Check what SQL thread is doing:
SHOW PROCESSLIST;
If you see slow UPDATE or DELETE from the system user, check that table’s indexes:
SHOW CREATE TABLE the_table;
Add missing primary keys.
Cause 3: Large transactions.
A single transaction updating 500,000 rows generates one massive binlog event. Replays as one operation, blocking everything behind it.
Fix on the application side — batch operations:
-- Instead of:
UPDATE orders SET status = 'archived' WHERE created_at < '2024-01-01';
-- Do:
UPDATE orders SET status = 'archived'
WHERE created_at < '2024-01-01' AND status != 'archived'
LIMIT 1000;
Loop until no rows affected. Each batch commits separately.
Cause 4: DDL operations.
ALTER TABLE on a large table blocks the SQL thread for its entire duration. Monitor lag during DDL — it’s expected and temporary.

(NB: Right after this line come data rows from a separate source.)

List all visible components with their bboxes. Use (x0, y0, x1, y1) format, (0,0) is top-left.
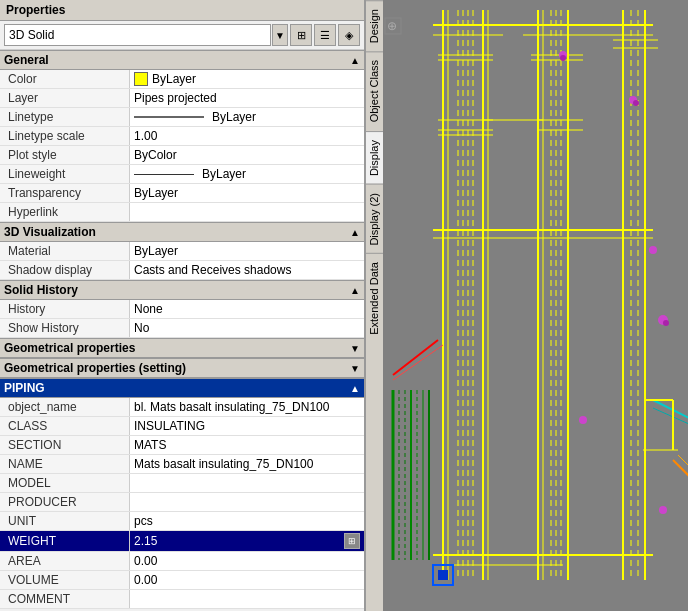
prop-class-value[interactable]: INSULATING (130, 417, 364, 435)
section-geom-props-setting[interactable]: Geometrical properties (setting) ▼ (0, 358, 364, 378)
linetype-scale-text: 1.00 (134, 129, 157, 143)
section-general-arrow: ▲ (350, 55, 360, 66)
prop-transparency-label: Transparency (0, 184, 130, 202)
prop-transparency-value[interactable]: ByLayer (130, 184, 364, 202)
prop-weight[interactable]: WEIGHT 2.15 ⊞ (0, 531, 364, 552)
lineweight-icon (134, 174, 194, 175)
tab-extended-data[interactable]: Extended Data (366, 253, 383, 343)
prop-material-value[interactable]: ByLayer (130, 242, 364, 260)
prop-unit-value[interactable]: pcs (130, 512, 364, 530)
prop-weight-value[interactable]: 2.15 ⊞ (130, 531, 364, 551)
prop-producer-label: PRODUCER (0, 493, 130, 511)
prop-name: NAME Mats basalt insulating_75_DN100 (0, 455, 364, 474)
prop-object-name-value[interactable]: bl. Mats basalt insulating_75_DN100 (130, 398, 364, 416)
dropdown-arrow-btn[interactable]: ▼ (272, 24, 288, 46)
prop-shadow-value[interactable]: Casts and Receives shadows (130, 261, 364, 279)
prop-comment-label: COMMENT (0, 590, 130, 608)
prop-lineweight-label: Lineweight (0, 165, 130, 183)
viewport-area: Design Object Class Display Display (2) … (365, 0, 688, 611)
cad-viewport[interactable]: [-][Custom View][2D Wireframe] ⊕ (383, 0, 688, 611)
material-text: ByLayer (134, 244, 178, 258)
weight-btn[interactable]: ⊞ (344, 533, 360, 549)
tab-design[interactable]: Design (366, 0, 383, 51)
section-piping-arrow: ▲ (350, 383, 360, 394)
section-piping[interactable]: PIPING ▲ (0, 378, 364, 398)
prop-area-value[interactable]: 0.00 (130, 552, 364, 570)
prop-comment-value[interactable] (130, 590, 364, 608)
prop-hyperlink: Hyperlink (0, 203, 364, 222)
prop-color-label: Color (0, 70, 130, 88)
tab-display-2[interactable]: Display (2) (366, 184, 383, 254)
prop-show-history: Show History No (0, 319, 364, 338)
tab-object-class[interactable]: Object Class (366, 51, 383, 130)
section-3d-viz-label: 3D Visualization (4, 225, 96, 239)
prop-unit-label: UNIT (0, 512, 130, 530)
svg-rect-57 (438, 570, 448, 580)
class-text: INSULATING (134, 419, 205, 433)
section-solid-history-arrow: ▲ (350, 285, 360, 296)
properties-panel: Properties 3D Solid ▼ ⊞ ☰ ◈ General ▲ Co… (0, 0, 365, 611)
cad-drawing: ⊕ (383, 0, 688, 611)
prop-shadow: Shadow display Casts and Receives shadow… (0, 261, 364, 280)
prop-section-value[interactable]: MATS (130, 436, 364, 454)
prop-linetype-label: Linetype (0, 108, 130, 126)
vertical-tabs: Design Object Class Display Display (2) … (365, 0, 383, 611)
svg-text:⊕: ⊕ (387, 19, 397, 33)
section-solid-history-label: Solid History (4, 283, 78, 297)
section-solid-history[interactable]: Solid History ▲ (0, 280, 364, 300)
section-geom-props-setting-arrow: ▼ (350, 363, 360, 374)
prop-material-label: Material (0, 242, 130, 260)
prop-model-value[interactable] (130, 474, 364, 492)
lineweight-text: ByLayer (202, 167, 246, 181)
section-geom-props-arrow: ▼ (350, 343, 360, 354)
prop-volume-value[interactable]: 0.00 (130, 571, 364, 589)
history-text: None (134, 302, 163, 316)
section-3d-viz[interactable]: 3D Visualization ▲ (0, 222, 364, 242)
prop-linetype-scale-label: Linetype scale (0, 127, 130, 145)
show-history-text: No (134, 321, 149, 335)
prop-show-history-label: Show History (0, 319, 130, 337)
tab-display[interactable]: Display (366, 131, 383, 184)
prop-material: Material ByLayer (0, 242, 364, 261)
section-general[interactable]: General ▲ (0, 50, 364, 70)
prop-lineweight-value[interactable]: ByLayer (130, 165, 364, 183)
toggle-btn-1[interactable]: ⊞ (290, 24, 312, 46)
properties-content: General ▲ Color ByLayer Layer Pipes proj… (0, 50, 364, 611)
prop-producer: PRODUCER (0, 493, 364, 512)
section-3d-viz-arrow: ▲ (350, 227, 360, 238)
plot-style-text: ByColor (134, 148, 177, 162)
prop-weight-label: WEIGHT (0, 531, 130, 551)
prop-color-value[interactable]: ByLayer (130, 70, 364, 88)
object-type-dropdown[interactable]: 3D Solid (4, 24, 271, 46)
prop-hyperlink-label: Hyperlink (0, 203, 130, 221)
prop-object-name: object_name bl. Mats basalt insulating_7… (0, 398, 364, 417)
prop-linetype-value[interactable]: ByLayer (130, 108, 364, 126)
section-piping-label: PIPING (4, 381, 45, 395)
prop-name-value[interactable]: Mats basalt insulating_75_DN100 (130, 455, 364, 473)
prop-hyperlink-value[interactable] (130, 203, 364, 221)
section-geom-props-label: Geometrical properties (4, 341, 135, 355)
shadow-text: Casts and Receives shadows (134, 263, 291, 277)
weight-text: 2.15 (134, 534, 157, 548)
svg-point-54 (579, 416, 587, 424)
prop-show-history-value[interactable]: No (130, 319, 364, 337)
toggle-btn-2[interactable]: ☰ (314, 24, 336, 46)
prop-volume-label: VOLUME (0, 571, 130, 589)
prop-linetype-scale-value[interactable]: 1.00 (130, 127, 364, 145)
prop-shadow-label: Shadow display (0, 261, 130, 279)
section-geom-props[interactable]: Geometrical properties ▼ (0, 338, 364, 358)
prop-layer-label: Layer (0, 89, 130, 107)
prop-history-label: History (0, 300, 130, 318)
prop-producer-value[interactable] (130, 493, 364, 511)
prop-area: AREA 0.00 (0, 552, 364, 571)
prop-history-value[interactable]: None (130, 300, 364, 318)
toolbar-row: 3D Solid ▼ ⊞ ☰ ◈ (0, 21, 364, 50)
prop-plot-style-value[interactable]: ByColor (130, 146, 364, 164)
prop-layer-value[interactable]: Pipes projected (130, 89, 364, 107)
prop-area-label: AREA (0, 552, 130, 570)
dashed-line-icon (134, 116, 204, 118)
prop-model-label: MODEL (0, 474, 130, 492)
prop-unit: UNIT pcs (0, 512, 364, 531)
toggle-btn-3[interactable]: ◈ (338, 24, 360, 46)
area-text: 0.00 (134, 554, 157, 568)
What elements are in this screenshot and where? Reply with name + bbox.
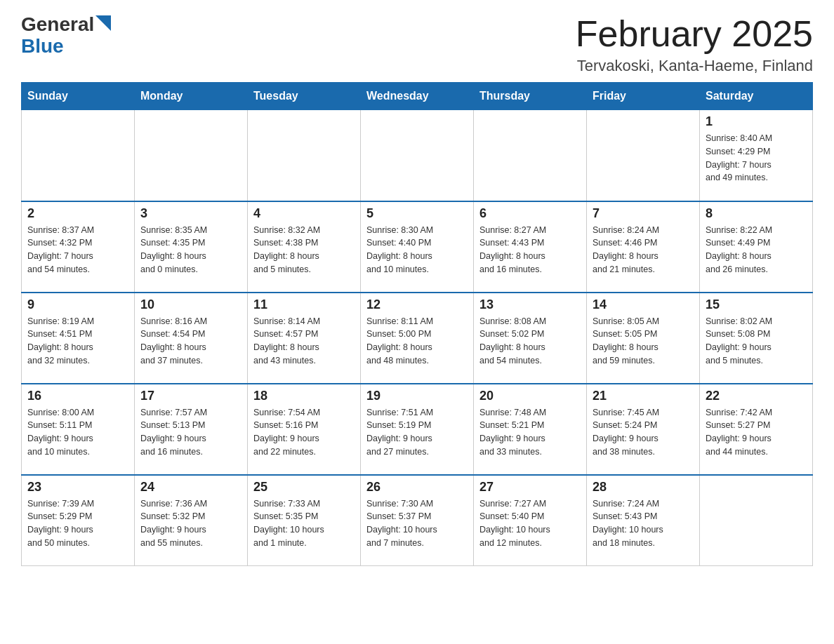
calendar-cell: 25Sunrise: 7:33 AM Sunset: 5:35 PM Dayli… [248,475,361,566]
day-number: 1 [706,114,807,129]
day-info: Sunrise: 7:54 AM Sunset: 5:16 PM Dayligh… [253,406,355,459]
calendar-cell: 4Sunrise: 8:32 AM Sunset: 4:38 PM Daylig… [248,201,361,293]
calendar-title: February 2025 [576,14,813,54]
calendar-cell: 14Sunrise: 8:05 AM Sunset: 5:05 PM Dayli… [587,293,700,384]
svg-marker-0 [95,15,111,31]
day-info: Sunrise: 8:24 AM Sunset: 4:46 PM Dayligh… [593,224,694,276]
calendar-cell: 8Sunrise: 8:22 AM Sunset: 4:49 PM Daylig… [700,201,813,293]
day-number: 5 [366,206,468,221]
day-number: 23 [27,480,128,495]
day-info: Sunrise: 8:08 AM Sunset: 5:02 PM Dayligh… [479,315,581,368]
day-number: 15 [706,297,807,312]
calendar-cell: 21Sunrise: 7:45 AM Sunset: 5:24 PM Dayli… [587,384,700,475]
logo-general: General [21,14,94,36]
day-info: Sunrise: 8:19 AM Sunset: 4:51 PM Dayligh… [27,315,128,368]
calendar-table: SundayMondayTuesdayWednesdayThursdayFrid… [21,82,813,566]
calendar-cell [361,110,474,201]
calendar-cell: 16Sunrise: 8:00 AM Sunset: 5:11 PM Dayli… [22,384,135,475]
calendar-cell: 22Sunrise: 7:42 AM Sunset: 5:27 PM Dayli… [700,384,813,475]
calendar-cell: 24Sunrise: 7:36 AM Sunset: 5:32 PM Dayli… [135,475,248,566]
day-number: 25 [253,480,355,495]
calendar-cell: 20Sunrise: 7:48 AM Sunset: 5:21 PM Dayli… [474,384,587,475]
day-info: Sunrise: 8:27 AM Sunset: 4:43 PM Dayligh… [479,224,581,276]
day-number: 7 [593,206,694,221]
day-number: 17 [140,389,241,403]
calendar-cell: 7Sunrise: 8:24 AM Sunset: 4:46 PM Daylig… [587,201,700,293]
day-info: Sunrise: 7:42 AM Sunset: 5:27 PM Dayligh… [706,406,807,459]
calendar-cell: 5Sunrise: 8:30 AM Sunset: 4:40 PM Daylig… [361,201,474,293]
day-number: 3 [140,206,241,221]
day-number: 16 [27,389,128,403]
day-info: Sunrise: 7:27 AM Sunset: 5:40 PM Dayligh… [479,497,581,550]
day-number: 8 [706,206,807,221]
calendar-cell: 12Sunrise: 8:11 AM Sunset: 5:00 PM Dayli… [361,293,474,384]
header-tuesday: Tuesday [248,83,361,110]
calendar-cell: 10Sunrise: 8:16 AM Sunset: 4:54 PM Dayli… [135,293,248,384]
day-number: 11 [253,297,355,312]
day-number: 10 [140,297,241,312]
day-info: Sunrise: 7:39 AM Sunset: 5:29 PM Dayligh… [27,497,128,550]
day-number: 13 [479,297,581,312]
header-sunday: Sunday [22,83,135,110]
day-number: 18 [253,389,355,403]
day-info: Sunrise: 7:36 AM Sunset: 5:32 PM Dayligh… [140,497,241,550]
day-info: Sunrise: 8:02 AM Sunset: 5:08 PM Dayligh… [706,315,807,368]
day-info: Sunrise: 7:51 AM Sunset: 5:19 PM Dayligh… [366,406,468,459]
calendar-cell [474,110,587,201]
day-info: Sunrise: 7:45 AM Sunset: 5:24 PM Dayligh… [593,406,694,459]
header-wednesday: Wednesday [361,83,474,110]
day-number: 28 [593,480,694,495]
day-info: Sunrise: 7:57 AM Sunset: 5:13 PM Dayligh… [140,406,241,459]
header-thursday: Thursday [474,83,587,110]
day-info: Sunrise: 7:48 AM Sunset: 5:21 PM Dayligh… [479,406,581,459]
day-number: 22 [706,389,807,403]
day-number: 19 [366,389,468,403]
calendar-cell: 3Sunrise: 8:35 AM Sunset: 4:35 PM Daylig… [135,201,248,293]
calendar-cell: 13Sunrise: 8:08 AM Sunset: 5:02 PM Dayli… [474,293,587,384]
calendar-cell: 2Sunrise: 8:37 AM Sunset: 4:32 PM Daylig… [22,201,135,293]
calendar-cell: 17Sunrise: 7:57 AM Sunset: 5:13 PM Dayli… [135,384,248,475]
day-number: 26 [366,480,468,495]
day-info: Sunrise: 7:30 AM Sunset: 5:37 PM Dayligh… [366,497,468,550]
calendar-cell: 1Sunrise: 8:40 AM Sunset: 4:29 PM Daylig… [700,110,813,201]
day-info: Sunrise: 8:11 AM Sunset: 5:00 PM Dayligh… [366,315,468,368]
calendar-week-row: 2Sunrise: 8:37 AM Sunset: 4:32 PM Daylig… [22,201,813,293]
day-info: Sunrise: 8:40 AM Sunset: 4:29 PM Dayligh… [706,132,807,185]
calendar-cell: 18Sunrise: 7:54 AM Sunset: 5:16 PM Dayli… [248,384,361,475]
calendar-subtitle: Tervakoski, Kanta-Haeme, Finland [576,57,813,75]
day-info: Sunrise: 8:16 AM Sunset: 4:54 PM Dayligh… [140,315,241,368]
day-info: Sunrise: 8:05 AM Sunset: 5:05 PM Dayligh… [593,315,694,368]
day-info: Sunrise: 8:22 AM Sunset: 4:49 PM Dayligh… [706,224,807,276]
calendar-cell: 19Sunrise: 7:51 AM Sunset: 5:19 PM Dayli… [361,384,474,475]
header-monday: Monday [135,83,248,110]
calendar-week-row: 9Sunrise: 8:19 AM Sunset: 4:51 PM Daylig… [22,293,813,384]
calendar-cell: 27Sunrise: 7:27 AM Sunset: 5:40 PM Dayli… [474,475,587,566]
page-header: General Blue February 2025 Tervakoski, K… [21,14,813,75]
day-number: 20 [479,389,581,403]
logo: General Blue [21,14,111,58]
day-info: Sunrise: 8:30 AM Sunset: 4:40 PM Dayligh… [366,224,468,276]
day-number: 2 [27,206,128,221]
day-number: 24 [140,480,241,495]
calendar-cell: 26Sunrise: 7:30 AM Sunset: 5:37 PM Dayli… [361,475,474,566]
day-info: Sunrise: 8:14 AM Sunset: 4:57 PM Dayligh… [253,315,355,368]
day-number: 14 [593,297,694,312]
calendar-cell [587,110,700,201]
day-number: 21 [593,389,694,403]
day-number: 12 [366,297,468,312]
calendar-cell: 9Sunrise: 8:19 AM Sunset: 4:51 PM Daylig… [22,293,135,384]
day-info: Sunrise: 7:24 AM Sunset: 5:43 PM Dayligh… [593,497,694,550]
header-friday: Friday [587,83,700,110]
logo-blue: Blue [21,36,64,58]
calendar-header-row: SundayMondayTuesdayWednesdayThursdayFrid… [22,83,813,110]
calendar-cell [135,110,248,201]
day-number: 4 [253,206,355,221]
calendar-cell: 15Sunrise: 8:02 AM Sunset: 5:08 PM Dayli… [700,293,813,384]
header-saturday: Saturday [700,83,813,110]
calendar-week-row: 16Sunrise: 8:00 AM Sunset: 5:11 PM Dayli… [22,384,813,475]
calendar-cell: 6Sunrise: 8:27 AM Sunset: 4:43 PM Daylig… [474,201,587,293]
calendar-cell: 23Sunrise: 7:39 AM Sunset: 5:29 PM Dayli… [22,475,135,566]
calendar-week-row: 23Sunrise: 7:39 AM Sunset: 5:29 PM Dayli… [22,475,813,566]
calendar-cell: 11Sunrise: 8:14 AM Sunset: 4:57 PM Dayli… [248,293,361,384]
day-info: Sunrise: 8:37 AM Sunset: 4:32 PM Dayligh… [27,224,128,276]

Step 4: Monitoring That Works
Seconds_Behind_Master lies. It can show 0 between event bursts even when behind.
Use pt-heartbeat from Percona Toolkit:
On primary:
pt-heartbeat --update --database heartbeat --create-table
On replica:
pt-heartbeat --monitor --database heartbeat
Writes timestamps every second. True lag, no estimation.
Alert thresholds:
- < 1s — acceptable
- 1-10s — watch
- 10-60s — investigate
- > 60s — critical
The Diagnostic Sequence
- SHOW REPLICA STATUS — threads running? What’s the error?
- Compare positions — IO thread keeping up?
- SHOW PROCESSLIST — what’s the SQL thread doing?
- Check parallel replication — workers > 1?
- Check table indexes — primary keys present?
- Check for DDL — ALTER TABLE in progress?
Most lag resolves with parallel replication and proper indexing. The single-threaded SQL thread is by far the most common cause, and it’s the easiest fix. One config change that should be the default but somehow isn’t.